Page MenuHomePhabricator

id attributes for Unicode code points start with "." and break validation
Closed, DeclinedPublic

Description

Author: mgharish

Description:
Consider the markup:

{|

<h1>ಅ</h1>
-
-
}

This is converted to HTML as:

<table> <tbody><tr> <td> <h1><span id=".E0.B2.85" class="mw-headline">ಅ</span></h1> </td> </tr> <tr> <td>ಆ</td> </tr> </tbody></table>

Look at the <span> tag, which is not present in the actual wiki markup. The problem is that it is taking the Unicode code points of the text ಅ (Kannada letter A) in UTF-8 format, and is converting to value of the "id" attribute. This is breaking the XHTML validation of the texts. Why this extra <span> tag is introduced by MediaWiki? This is observed only for the heading tags <h1> to <h6>, and not for any other tag.

Thanks & Regards,
Harish


Version: unspecified
Severity: blocker
URL: http://kn.wikipedia.org/w/index.php?title=%E0%B2%B5%E0%B2%BF%E0%B2%95%E0%B2%BF%E0%B2%AA%E0%B3%80%E0%B2%A1%E0%B2%BF%E0%B2%AF:%E0%B2%AA%E0%B3%8D%E0%B2%B0%E0%B2%AF%E0%B3%8B%E0%B2%97_%E0%B2%B6%E0%B2%BE%E0%B2%B2%E0%B3%86&oldid=197048

Details

Reference
bz28164

Event Timeline

bzimport raised the priority of this task from to Medium.Nov 21 2014, 11:27 PM
bzimport set Reference to bz28164.
bzimport added a subscriber: Unknown Object (MLST).

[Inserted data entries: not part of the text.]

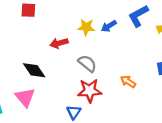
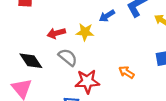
yellow star: (86, 27) -> (85, 32), moved
gray semicircle: (87, 63) -> (68, 57), moved

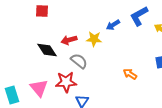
black diamond: (31, 61) -> (47, 50), moved
red star: (87, 81) -> (66, 82), moved

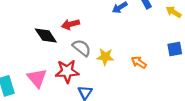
yellow star: (94, 39) -> (105, 57), moved

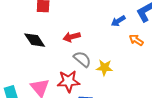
black diamond: (46, 35) -> (35, 40), moved
orange arrow: (139, 62) -> (136, 40), moved

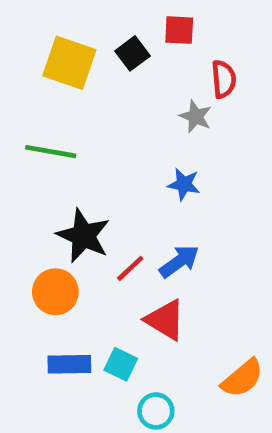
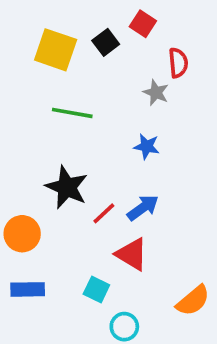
red square: (179, 30) -> (143, 24), turned 30
green line: (51, 152) -> (72, 113), moved
orange circle: (55, 292) -> (22, 234), moved
blue rectangle: (69, 364) -> (28, 289), moved

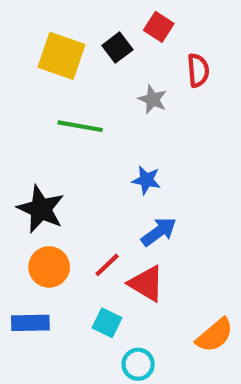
gray star: (156, 93) -> (153, 99), moved
blue star: (147, 146) -> (146, 180), moved
black star: (67, 187) -> (41, 209), moved
red line: (104, 213) -> (107, 265), moved
orange circle: (22, 234) -> (49, 267), moved

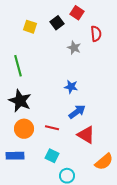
yellow square: (62, 56) -> (30, 27), size x0.6
green line: (80, 126) -> (18, 66), moved, turned 65
red line: (107, 265) -> (52, 128), turned 56
red triangle: (146, 284) -> (86, 135), moved

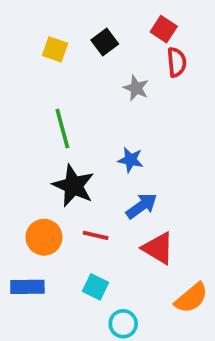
red square: (77, 13) -> (164, 29), moved
green line: (18, 66) -> (62, 129), moved
black star: (20, 101) -> (73, 186), moved

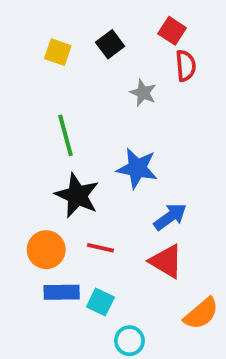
blue star: (131, 160) -> (137, 168), size x1.5
blue arrow: (142, 206) -> (170, 217), moved
blue rectangle: (27, 287) -> (62, 292), moved

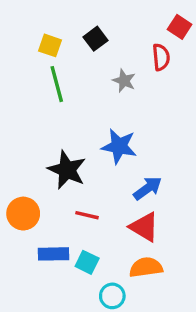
red square: (172, 31) -> (180, 27), moved
green line: (66, 135) -> (57, 84), moved
orange circle: (46, 250) -> (23, 214), moved
orange semicircle: (201, 314) -> (146, 267), moved, turned -148

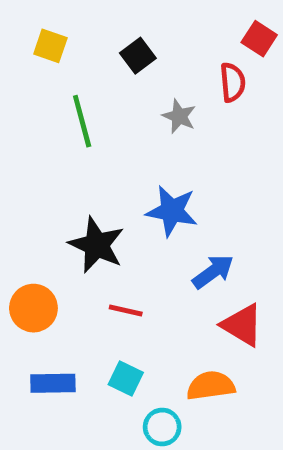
yellow square: (50, 45) -> (50, 46), moved
red triangle: (144, 227) -> (242, 325), moved
blue rectangle: (53, 254) -> (53, 383), moved

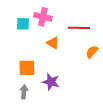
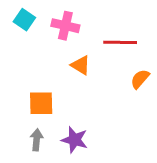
cyan square: (23, 24) -> (24, 20), moved, turned 32
purple star: (51, 82) -> (75, 140), moved

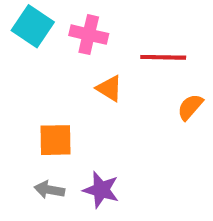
cyan square: (24, 20) -> (33, 26), size x1.4
gray arrow: (37, 140) -> (49, 190), turned -85

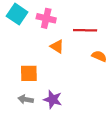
orange semicircle: (190, 107) -> (99, 56), turned 72

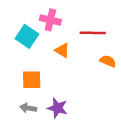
cyan square: (17, 14) -> (27, 36), moved

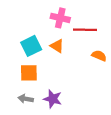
pink cross: (50, 20) -> (60, 18), moved
cyan square: (27, 36) -> (31, 46), moved, turned 30

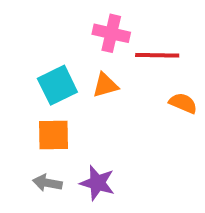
orange triangle: (57, 46) -> (105, 85), turned -48

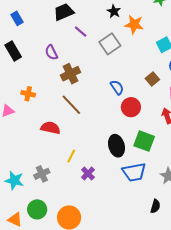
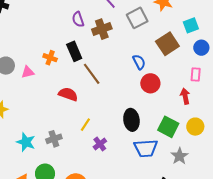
black rectangle: (13, 51) -> (74, 51), moved
brown cross: (71, 74) -> (102, 29), moved
brown square: (152, 79) -> (167, 44), moved, size x1.6
green square: (144, 141) -> (168, 127), moved

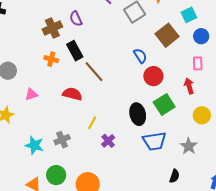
brown cross: (102, 29) -> (52, 28), moved
pink triangle: (28, 72) -> (31, 94), moved
green square: (168, 127) -> (164, 105), moved, turned 35

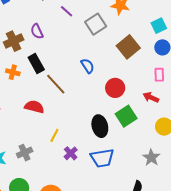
cyan square: (189, 15) -> (159, 26), moved
blue semicircle: (140, 56) -> (88, 66), moved
red arrow: (189, 86) -> (151, 97), turned -49
blue trapezoid: (154, 141) -> (102, 158), moved

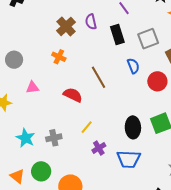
gray square: (96, 24) -> (148, 39), moved
brown cross: (14, 41) -> (66, 26), turned -30
black rectangle: (36, 64) -> (117, 34), moved
red circle: (115, 88) -> (157, 81), moved

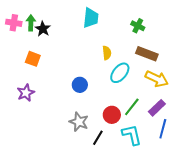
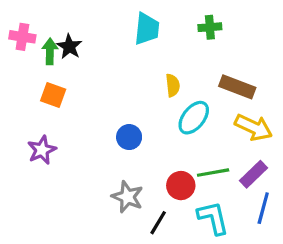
green arrow: (31, 23) -> (50, 51), moved
green cross: (138, 26) -> (210, 27), moved, turned -32
green line: (132, 107) -> (213, 173), turned 42

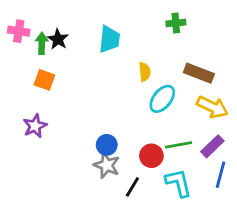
cyan trapezoid: (147, 29) -> (109, 39), moved
blue circle: (129, 137) -> (107, 145), moved

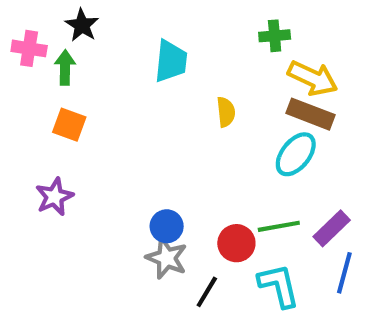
black star: (58, 39) -> (82, 25), moved
cyan ellipse: (162, 99) -> (296, 154), moved
yellow arrow: (212, 107) -> (313, 78), moved

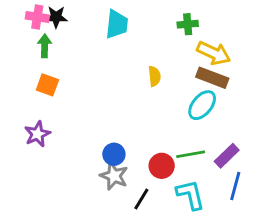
black star: (82, 25) -> (56, 17), turned -30
pink cross: (29, 48) -> (37, 17), moved
cyan trapezoid: (171, 61) -> (117, 24), moved

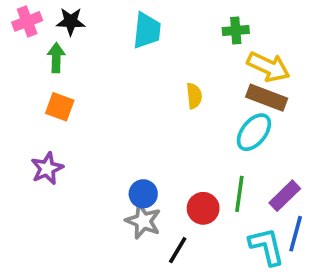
pink cross: (37, 17) -> (27, 21), moved, turned -30
green line: (191, 154) -> (239, 194), turned -72
cyan L-shape: (191, 195) -> (267, 246), moved

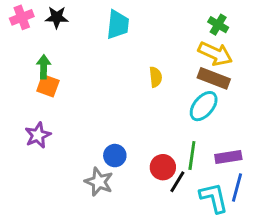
green cross: (236, 31) -> (218, 25), moved, turned 36
green arrow: (56, 58) -> (44, 67), moved
purple rectangle: (285, 196) -> (228, 157), turned 35
gray star: (143, 221) -> (99, 182), moved
black line: (178, 250) -> (177, 182), moved

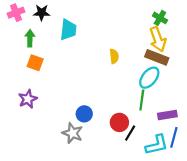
cyan trapezoid: (118, 25) -> (68, 30), moved
yellow arrow: (215, 54) -> (158, 39), turned 45
green arrow: (44, 67) -> (30, 38), moved
green line: (192, 156) -> (142, 100), moved
cyan L-shape: (214, 198) -> (157, 145), turned 90

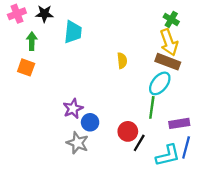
orange square: (35, 63) -> (26, 67), moved
purple star: (28, 99) -> (73, 109), moved

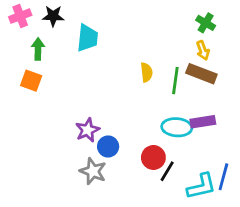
yellow arrow: (169, 42) -> (203, 50), size x0.6
cyan ellipse: (160, 83) -> (177, 127), moved, turned 55
green line: (152, 107) -> (175, 81), moved
purple rectangle: (179, 123) -> (203, 122), moved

The extra span tag isn't what is messing up the validation, but, rather, the contents the id tag.

The span is there because "<h1>x</h1>" is identical to "= x ="

mgharish wrote:

Yeah, right. Why that id is needed?

ayg wrote:

Because the heading will be added to the table of contents, if there is one, and the table of contents will then link to it. In theory we could avoid emitting the id if there's no TOC, but I don't see the gain. It just reduces consistency.

I'm resolving WONTFIX because

  1. This markup is valid in HTML5. $wgHtml5 = false is still supported for now, but it won't be supported forever and it's not the default, so the motivation for fixing it is limited.
  1. We don't want to break existing id's without good reason, and there's no good reason to break them in non-HTML5 mode if we're going to eventually remove support for it anyway and re-break them.